You are viewing a plain text version of this content. The canonical link for it is here.
Posted to common-issues@hadoop.apache.org by "Xiao Chen (JIRA)" <ji...@apache.org> on 2017/08/05 04:03:00 UTC

[jira] [Comment Edited] (HADOOP-14727) Socket not closed properly when reading Configurations with BlockReaderRemote

    [ https://issues.apache.org/jira/browse/HADOOP-14727?page=com.atlassian.jira.plugin.system.issuetabpanels:comment-tabpanel&focusedCommentId=16115260#comment-16115260 ] 

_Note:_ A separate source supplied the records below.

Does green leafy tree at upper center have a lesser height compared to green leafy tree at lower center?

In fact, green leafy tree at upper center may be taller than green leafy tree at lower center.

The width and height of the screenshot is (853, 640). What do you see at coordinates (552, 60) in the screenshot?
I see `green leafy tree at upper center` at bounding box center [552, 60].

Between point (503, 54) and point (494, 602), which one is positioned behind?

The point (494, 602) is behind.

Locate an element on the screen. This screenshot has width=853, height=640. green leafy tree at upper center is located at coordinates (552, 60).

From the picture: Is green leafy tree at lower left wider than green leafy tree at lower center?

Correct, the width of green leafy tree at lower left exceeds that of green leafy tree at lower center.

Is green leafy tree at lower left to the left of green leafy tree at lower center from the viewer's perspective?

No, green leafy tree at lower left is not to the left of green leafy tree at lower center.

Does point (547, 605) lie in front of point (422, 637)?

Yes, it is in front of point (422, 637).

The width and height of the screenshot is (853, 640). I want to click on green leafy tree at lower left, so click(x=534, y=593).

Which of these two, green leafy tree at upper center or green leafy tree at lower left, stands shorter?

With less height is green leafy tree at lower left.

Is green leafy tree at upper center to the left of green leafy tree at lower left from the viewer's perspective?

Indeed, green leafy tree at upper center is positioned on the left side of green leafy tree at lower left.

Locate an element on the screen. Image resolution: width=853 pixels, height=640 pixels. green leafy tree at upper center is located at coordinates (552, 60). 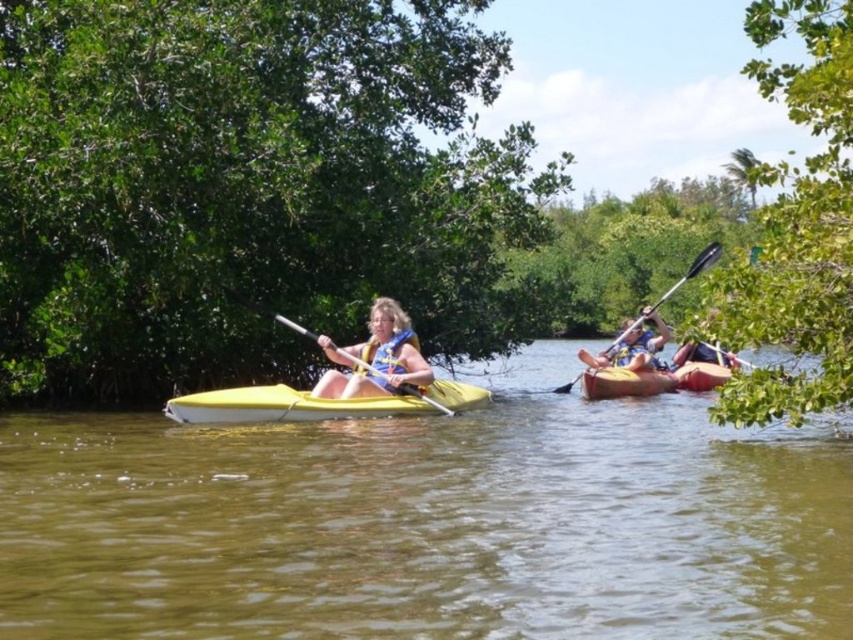 Find the location of a particular element. This screenshot has width=853, height=640. yellow life vest at center is located at coordinates (376, 356).

Find the location of a particular element. The height and width of the screenshot is (640, 853). yellow life vest at center is located at coordinates (376, 356).

Does yellow plastic paddle at center come behind yellow plastic kayak at right?

That is True.

Is yellow plastic paddle at center to the left of yellow plastic kayak at right from the viewer's perspective?

Correct, you'll find yellow plastic paddle at center to the left of yellow plastic kayak at right.

Looking at this image, measure the distance between yellow plastic paddle at center and camera.

yellow plastic paddle at center is 14.06 meters from camera.

Locate an element on the screen. yellow plastic paddle at center is located at coordinates (270, 312).

The image size is (853, 640). What are the coordinates of `yellow life vest at center` in the screenshot? It's located at [x=376, y=356].

Does yellow life vest at center come behind yellow plastic paddle at center?

No, yellow life vest at center is closer to the viewer.

This screenshot has height=640, width=853. What do you see at coordinates (376, 356) in the screenshot? I see `yellow life vest at center` at bounding box center [376, 356].

The width and height of the screenshot is (853, 640). I want to click on yellow life vest at center, so click(376, 356).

Xiao Chen edited comment on HADOOP-14727 at 8/5/17 4:02 AM:
------------------------------------------------------------

+1. Checkstyles are related, but they're only 80-chars and could be fixed during commit IMO.
branch-2 backport's conflicts are also trivial, import-only.

I'll commit to trunk and branch-2 on Monday morning in case Steve and others want to comment. :)


was (Author: xiaochen):
+1. Checkstyles are related, but they're only 80-chars and could be fixed during commit.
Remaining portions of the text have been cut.